*** Opening of Data supplied ***
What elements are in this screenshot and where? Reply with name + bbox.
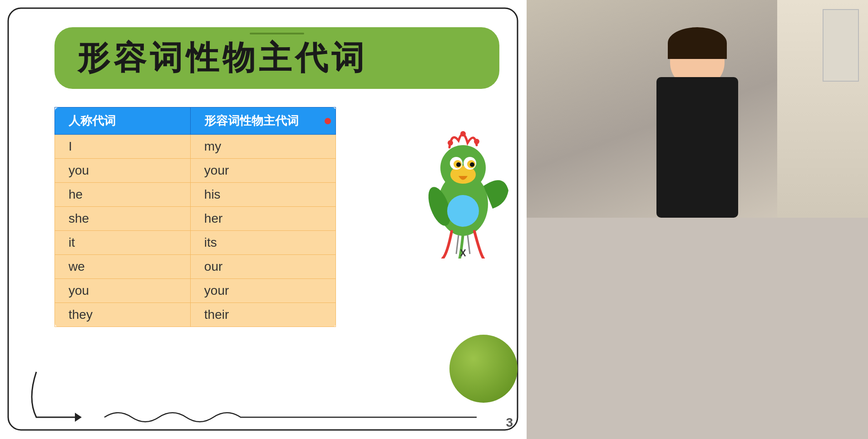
pronoun-cell: it bbox=[55, 231, 191, 255]
pronoun-cell: I bbox=[55, 135, 191, 159]
possessive-cell: their bbox=[190, 303, 335, 327]
pronoun-cell: we bbox=[55, 255, 191, 279]
svg-line-17 bbox=[468, 235, 470, 254]
title-banner: 形容词性物主代词 bbox=[54, 27, 499, 89]
col1-header: 人称代词 bbox=[55, 107, 191, 135]
teacher-silhouette bbox=[629, 27, 765, 218]
table-row: it its bbox=[55, 231, 336, 255]
table-body: I my you your he his she her it its we o… bbox=[55, 135, 336, 327]
slide-area: 形容词性物主代词 人称代词 形容词性物主代词 bbox=[0, 0, 527, 439]
svg-point-13 bbox=[474, 139, 479, 144]
pronoun-cell: she bbox=[55, 207, 191, 231]
possessive-cell: my bbox=[190, 135, 335, 159]
possessive-cell: its bbox=[190, 231, 335, 255]
video-bottom-area bbox=[527, 218, 868, 439]
teacher-video bbox=[527, 0, 868, 218]
possessive-cell: her bbox=[190, 207, 335, 231]
svg-point-9 bbox=[456, 162, 461, 167]
pronoun-cell: you bbox=[55, 159, 191, 183]
slide-title: 形容词性物主代词 bbox=[77, 39, 368, 76]
possessive-cell: our bbox=[190, 255, 335, 279]
pronoun-cell: you bbox=[55, 279, 191, 303]
svg-line-16 bbox=[456, 235, 459, 254]
pronoun-cell: they bbox=[55, 303, 191, 327]
page-number: 3 bbox=[506, 415, 513, 430]
possessive-cell: your bbox=[190, 279, 335, 303]
video-panel bbox=[527, 0, 868, 439]
table-row: I my bbox=[55, 135, 336, 159]
parrot-svg bbox=[413, 113, 513, 259]
svg-marker-1 bbox=[75, 413, 82, 422]
table-row: she her bbox=[55, 207, 336, 231]
svg-point-11 bbox=[448, 140, 453, 146]
possessive-cell: his bbox=[190, 183, 335, 207]
table-row: you your bbox=[55, 159, 336, 183]
pronoun-cell: he bbox=[55, 183, 191, 207]
svg-point-15 bbox=[447, 195, 479, 227]
table-row: you your bbox=[55, 279, 336, 303]
table-header-row: 人称代词 形容词性物主代词 bbox=[55, 107, 336, 135]
svg-point-12 bbox=[460, 131, 466, 137]
possessive-cell: your bbox=[190, 159, 335, 183]
table-row: they their bbox=[55, 303, 336, 327]
col2-header: 形容词性物主代词 bbox=[190, 107, 335, 135]
table-row: we our bbox=[55, 255, 336, 279]
green-ball bbox=[449, 335, 518, 403]
red-dot-marker bbox=[325, 118, 331, 124]
parrot-character bbox=[413, 113, 513, 259]
table-row: he his bbox=[55, 183, 336, 207]
pronoun-table: 人称代词 形容词性物主代词 I my you your he his sh bbox=[54, 107, 336, 327]
svg-point-10 bbox=[470, 162, 474, 167]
*** Close of Data supplied ***
Copy each line of the records containing the string "slide".

> [Exercise response]:
slide-area: 形容词性物主代词 人称代词 形容词性物主代词 bbox=[0, 0, 527, 439]
slide-title: 形容词性物主代词 bbox=[77, 39, 368, 76]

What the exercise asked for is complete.